(To do) Below are the records; copy each line in which "section" can be found.

(Data excerpts)

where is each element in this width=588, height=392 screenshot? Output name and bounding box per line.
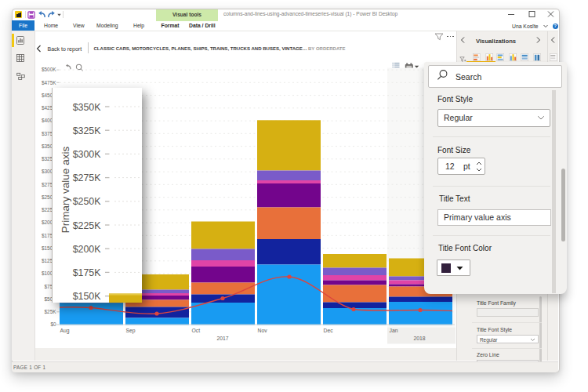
svg-text:2018: 2018	[413, 336, 425, 341]
svg-text:$175K: $175K	[73, 267, 102, 278]
svg-text:$150K: $150K	[73, 291, 102, 302]
svg-text:Jan: Jan	[390, 328, 398, 333]
svg-text:$225K: $225K	[73, 220, 102, 231]
svg-text:$500K: $500K	[42, 67, 56, 72]
svg-text:$0: $0	[50, 321, 56, 327]
svg-text:$250K: $250K	[73, 196, 102, 207]
svg-text:$350K: $350K	[73, 102, 102, 113]
svg-text:$25K: $25K	[45, 309, 57, 314]
svg-text:$325K: $325K	[73, 125, 102, 136]
svg-text:$200K: $200K	[73, 244, 102, 255]
svg-text:$475K: $475K	[42, 79, 56, 85]
svg-text:Oct: Oct	[192, 328, 201, 333]
svg-text:Sep: Sep	[126, 328, 136, 334]
svg-text:$300K: $300K	[73, 149, 102, 160]
svg-text:$275K: $275K	[73, 172, 102, 183]
svg-text:Nov: Nov	[258, 328, 268, 333]
svg-text:Dec: Dec	[324, 328, 334, 333]
svg-text:2017: 2017	[216, 336, 228, 341]
svg-text:Aug: Aug	[60, 328, 70, 334]
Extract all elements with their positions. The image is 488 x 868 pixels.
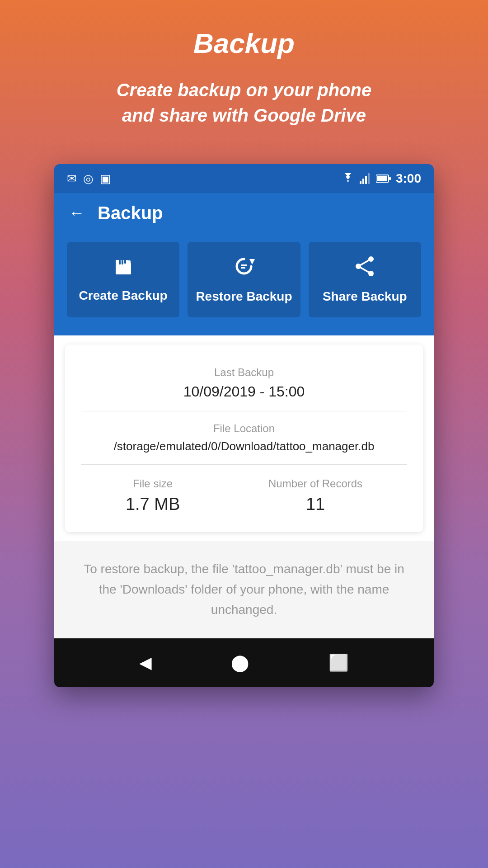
restore-note-text: To restore backup, the file 'tattoo_mana…	[81, 559, 407, 620]
wifi-icon	[341, 173, 355, 184]
signal-icon	[360, 173, 371, 184]
restore-backup-label: Restore Backup	[196, 288, 292, 305]
file-location-value: /storage/emulated/0/Download/tattoo_mana…	[81, 439, 407, 453]
restore-note-area: To restore backup, the file 'tattoo_mana…	[54, 541, 434, 638]
back-button[interactable]: ←	[69, 203, 85, 222]
status-icons-left: ✉ ◎ ▣	[67, 172, 111, 186]
restore-backup-button[interactable]: Restore Backup	[188, 242, 300, 317]
outer-subtitle: Create backup on your phoneand share wit…	[80, 77, 408, 128]
svg-marker-13	[249, 259, 255, 264]
file-stats-row: File size 1.7 MB Number of Records 11	[81, 468, 407, 518]
svg-line-20	[358, 266, 371, 274]
nav-home-button[interactable]: ⬤	[231, 653, 249, 672]
last-backup-value: 10/09/2019 - 15:00	[81, 383, 407, 400]
sdcard-status-icon: ▣	[100, 172, 111, 186]
svg-rect-3	[368, 173, 370, 184]
num-records-label: Number of Records	[268, 477, 362, 490]
num-records-col: Number of Records 11	[268, 477, 362, 514]
svg-rect-15	[241, 267, 245, 269]
battery-icon	[376, 174, 391, 183]
info-card-area: Last Backup 10/09/2019 - 15:00 File Loca…	[54, 335, 434, 638]
actions-area: Create Backup Restore Backup	[54, 233, 434, 335]
outer-title: Backup	[193, 27, 295, 59]
share-backup-label: Share Backup	[323, 288, 407, 305]
gmail-icon: ✉	[67, 172, 77, 186]
svg-line-19	[358, 259, 371, 266]
svg-rect-12	[124, 260, 126, 264]
svg-rect-14	[241, 264, 247, 266]
status-bar: ✉ ◎ ▣	[54, 164, 434, 193]
create-backup-button[interactable]: Create Backup	[67, 242, 179, 317]
last-backup-label: Last Backup	[81, 366, 407, 379]
divider-2	[81, 464, 407, 465]
file-size-label: File size	[126, 477, 180, 490]
nav-bar: ◀ ⬤ ⬜	[54, 638, 434, 687]
create-backup-label: Create Backup	[79, 288, 168, 304]
status-icons-right: 3:00	[341, 171, 421, 186]
toolbar: ← Backup	[54, 193, 434, 233]
svg-rect-10	[119, 260, 121, 264]
globe-icon: ◎	[83, 172, 94, 186]
file-location-label: File Location	[81, 422, 407, 435]
num-records-value: 11	[268, 495, 362, 514]
nav-back-button[interactable]: ◀	[139, 653, 152, 672]
svg-rect-2	[365, 176, 367, 184]
svg-rect-6	[389, 177, 391, 180]
divider-1	[81, 411, 407, 411]
last-backup-section: Last Backup 10/09/2019 - 15:00	[81, 359, 407, 407]
svg-rect-5	[377, 176, 387, 181]
svg-rect-1	[362, 179, 364, 184]
share-icon	[353, 255, 376, 279]
status-time: 3:00	[396, 171, 421, 186]
toolbar-title: Backup	[98, 203, 163, 223]
sd-card-icon	[112, 255, 135, 278]
share-backup-button[interactable]: Share Backup	[309, 242, 421, 317]
restore-icon	[232, 255, 256, 279]
file-location-section: File Location /storage/emulated/0/Downlo…	[81, 415, 407, 461]
file-size-col: File size 1.7 MB	[126, 477, 180, 514]
svg-rect-0	[360, 181, 361, 184]
nav-recents-button[interactable]: ⬜	[328, 653, 349, 672]
file-size-value: 1.7 MB	[126, 495, 180, 514]
info-card: Last Backup 10/09/2019 - 15:00 File Loca…	[65, 344, 423, 532]
phone-container: ✉ ◎ ▣	[54, 164, 434, 687]
svg-rect-11	[122, 260, 123, 264]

(Result)
last-backup-section: Last Backup 10/09/2019 - 15:00	[81, 359, 407, 407]
file-location-section: File Location /storage/emulated/0/Downlo…	[81, 415, 407, 461]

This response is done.